EXCERPTED RECORDS section start

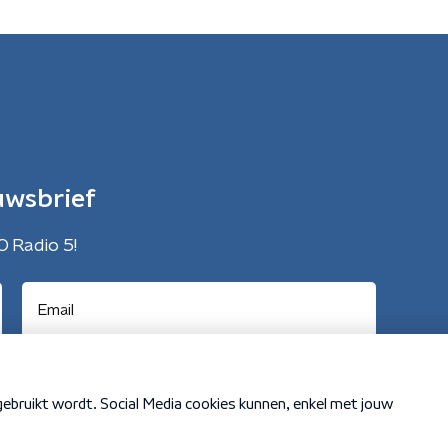
uwsbrief
O Radio 5!
Cookiebeleid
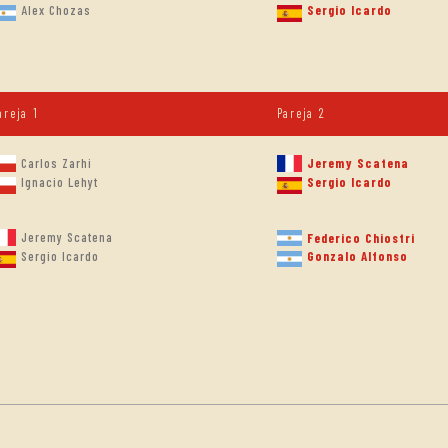
Alex Chozas
Sergio Icardo
areja 1
Pareja 2
Carlos Zarhi
Jeremy Scatena
Ignacio Lehyt
Sergio Icardo
Jeremy Scatena
Federico Chiostri
Gonzalo Alfonso
Sergio Icardo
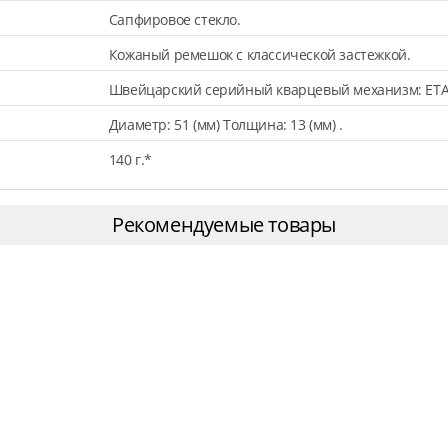
Сапфировое стекло.
Кожаный ремешок с классической застежкой.
Швейцарский серийный кварцевый механизм: ETA
Диаметр: 51 (мм) Толщина: 13 (мм) .
140 г.*
Рекомендуемые товары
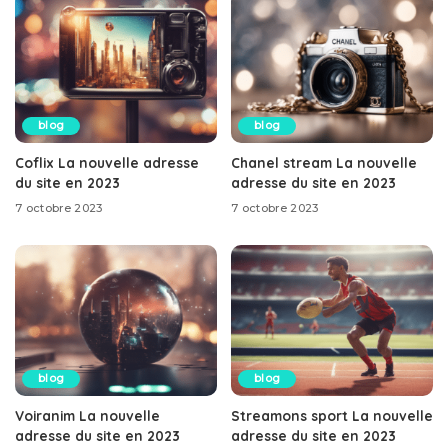
blog
blog
Coflix La nouvelle adresse
Chanel stream La nouvelle
du site en 2023
adresse du site en 2023
7 octobre 2023
7 octobre 2023
blog
blog
Voiranim La nouvelle
Streamons sport La nouvelle
adresse du site en 2023
adresse du site en 2023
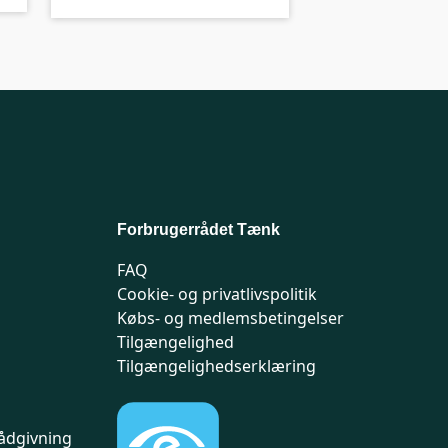
Forbrugerrådet Tænk
FAQ
Cookie- og privatlivspolitik
Købs- og medlemsbetingelser
Tilgængelighed
Tilgængelighedserklæring
ådgivning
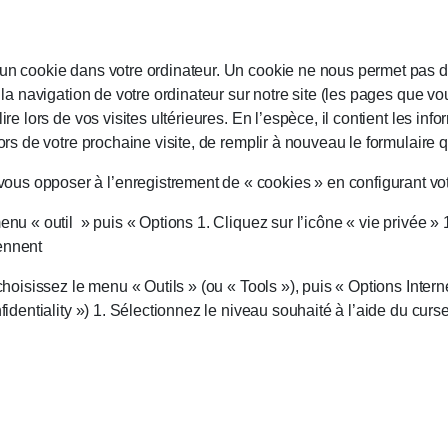
 un cookie dans votre ordinateur. Un cookie ne nous permet pas d
à la navigation de votre ordinateur sur notre site (les pages que v
lire lors de vos visites ultérieures. En l’espèce, il contient les 
 lors de votre prochaine visite, de remplir à nouveau le formulair
us opposer à l’enregistrement de « cookies » en configurant votr
menu « outil » puis « Options 1. Cliquez sur l’icône « vie privée »
ennent
choisissez le menu « Outils » (ou « Tools »), puis « Options Interne
nfidentiality ») 1. Sélectionnez le niveau souhaité à l’aide du curs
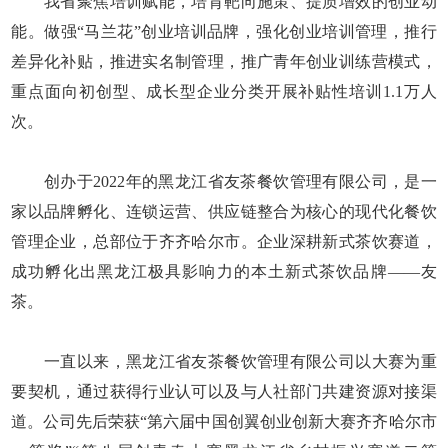
我省聚焦培训赋能，培育靶向施策、提质增效的创业动
能。做强“马兰花”创业培训品牌，强化创业培训管理，推行
差异化补贴，推进实名制管理，推广青年创业训练营模式，
重点面向初创型、成长型企业分类开展补贴性培训1.1万人
次。
创办于2022年的黑龙江省友茶餐饮管理有限公司，是一
家以品牌孵化、连锁运营、供应链整合为核心的现代化餐饮
管理企业，总部位于齐齐哈尔市。企业深耕新式茶饮赛道，
成功孵化出黑龙江极具影响力的本土新式茶饮品牌——友
茶。
一直以来，黑龙江省友茶餐饮管理有限公司以大赛为重
要契机，通过获得行业认可以及与人社部门共建资源对接渠
道。公司先后荣获“第六届中国创翼创业创新大赛齐齐哈尔市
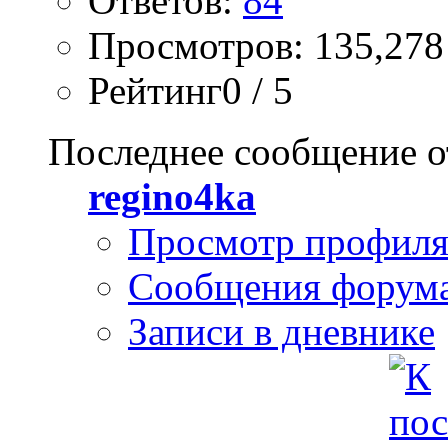
Ответов:
84
Просмотров: 135,278
Рейтинг0 / 5
Последнее сообщение о
regino4ka
Просмотр профил
Сообщения форум
Записи в дневнике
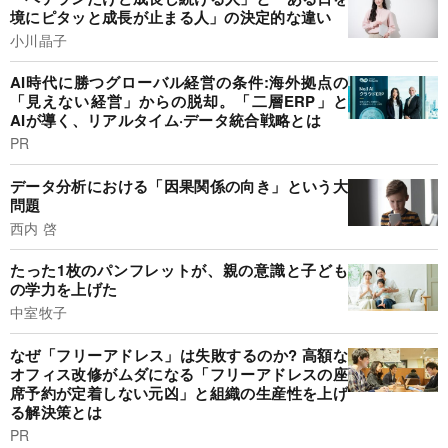
境にピタッと成長が止まる人」の決定的な違い
小川晶子
AI時代に勝つグローバル経営の条件:海外拠点の
「見えない経営」からの脱却。「二層ERP」と
AIが導く、リアルタイム·データ統合戦略とは
PR
データ分析における「因果関係の向き」という大
問題
西内 啓
たった1枚のパンフレットが、親の意識と子ども
の学力を上げた
中室牧子
なぜ「フリーアドレス」は失敗するのか? 高額な
オフィス改修がムダになる「フリーアドレスの座
席予約が定着しない元凶」と組織の生産性を上げ
る解決策とは
PR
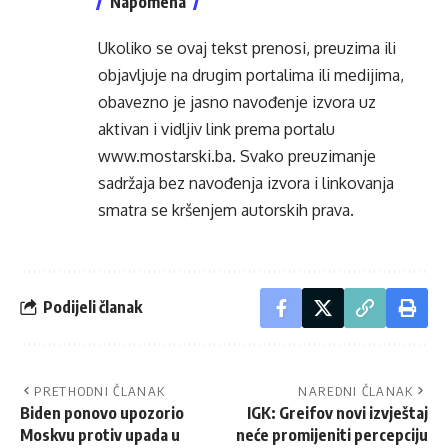
Napomena
Ukoliko se ovaj tekst prenosi, preuzima ili
objavljuje na drugim portalima ili medijima,
obavezno je jasno navođenje izvora uz
aktivan i vidljiv link prema portalu
www.mostarski.ba
. Svako preuzimanje
sadržaja bez navođenja izvora i linkovanja
smatra se kršenjem autorskih prava.
Podijeli članak
PRETHODNI ČLANAK
NAREDNI ČLANAK
Biden ponovo upozorio
IGK: Greifov novi izvještaj
Moskvu protiv upada u
neće promijeniti percepciju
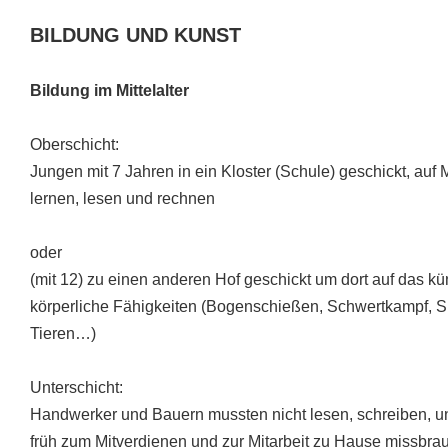
BILDUNG UND KUNST
Bildung im Mittelalter
Oberschicht:
Jungen mit 7 Jahren in ein Kloster (Schule) geschickt, auf
lernen, lesen und rechnen
oder
(mit 12) zu einen anderen Hof geschickt um dort auf das kü
körperliche Fähigkeiten (Bogenschießen, Schwertkampf, S
Tieren…)
Unterschicht:
Handwerker und Bauern mussten nicht lesen, schreiben, u
früh zum Mitverdienen und zur Mitarbeit zu Hause missbrau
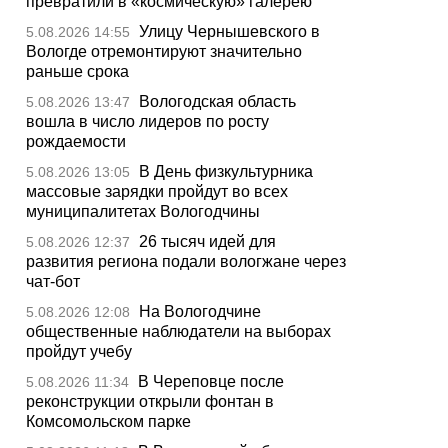
превратили в «космическую» галерею
Улицу Чернышевского в
5.08.2026 14:55
Вологде отремонтируют значительно
раньше срока
Вологодская область
5.08.2026 13:47
вошла в число лидеров по росту
рождаемости
В День физкультурника
5.08.2026 13:05
массовые зарядки пройдут во всех
муниципалитетах Вологодчины
26 тысяч идей для
5.08.2026 12:37
развития региона подали вологжане через
чат-бот
На Вологодчине
5.08.2026 12:08
общественные наблюдатели на выборах
пройдут учебу
В Череповце после
5.08.2026 11:34
реконструкции открыли фонтан в
Комсомольском парке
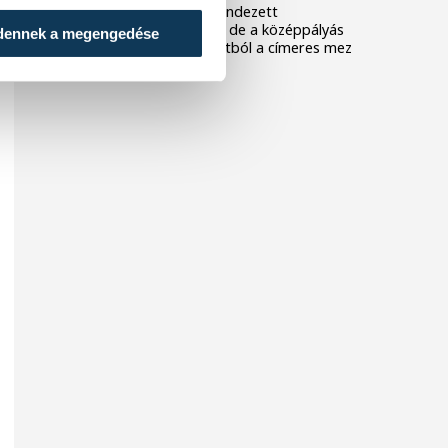
Nagyerdei Stadionban rendezett
barátságos mérkőzésen, de a középpályás
dennek a megengedése
szerint hiányzott a csapatból a címeres mez
iránti tisztelet.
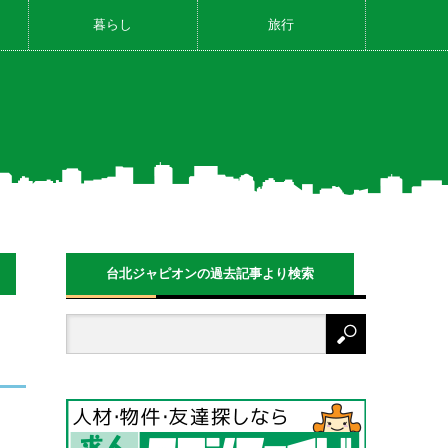
暮らし
旅行
台北ジャピオンの過去記事より検索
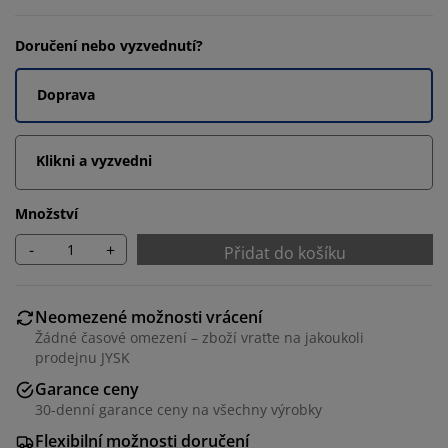
Doručení nebo vyzvednutí?
Doprava
Klikni a vyzvedni
Množství
-
+
Přidat do košíku
Neomezené možnosti vrácení
Žádné časové omezení – zboží vraťte na jakoukoli
prodejnu JYSK
Garance ceny
30-denní garance ceny na všechny výrobky
Flexibilní možnosti doručení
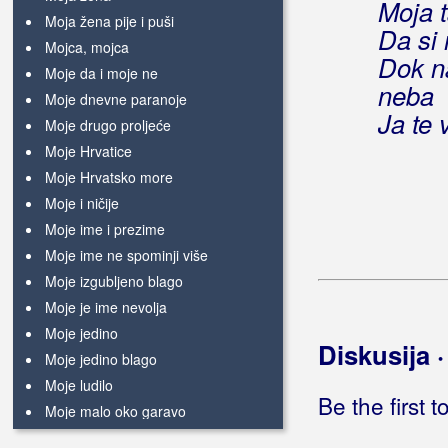
Moja t
Moja žena pije i puši
Da si 
Mojca, mojca
Dok na
Moje da i moje ne
neba
Moje dnevne paranoje
Ja te 
Moje drugo proljeće
Moje Hrvatice
Moje Hrvatsko more
Moje i ničije
Moje ime i prezime
Moje ime ne spominji više
Moje izgubljeno blago
Moje je ime nevolja
Moje jedino
Diskusija 
Moje jedino blago
Moje ludilo
Be the first 
Moje malo oko garavo
Moje milo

EXCERPTED RECORDS section end

THE PROBLEM:
Would you transcribe the lines above exactly, going from the line bearing "NAREDNI ČLANAK" through the line bearing "5.08.2026 13:05", and drop the pictures from the copy?

RESULT OF THIS EXERCISE:
NAREDNI ČLANAK
Biden ponovo upozorio
IGK: Greifov novi izvještaj
Moskvu protiv upada u
neće promijeniti percepciju
BILDUNG UND KUNST
Bildung im Mittelalter
Oberschicht:
Jungen mit 7 Jahren in ein Kloster (Schule) geschickt, auf
lernen, lesen und rechnen
oder
(mit 12) zu einen anderen Hof geschickt um dort auf das kü
körperliche Fähigkeiten (Bogenschießen, Schwertkampf, S
Tieren…)
Unterschicht:
Handwerker und Bauern mussten nicht lesen, schreiben, u
früh zum Mitverdienen und zur Mitarbeit zu Hause missbrau
превратили в «космическую» галерею
Улицу Чернышевского в
5.08.2026 14:55
Вологде отремонтируют значительно
раньше срока
Вологодская область
5.08.2026 13:47
вошла в число лидеров по росту
рождаемости
В День физкультурника
5.08.2026 13:05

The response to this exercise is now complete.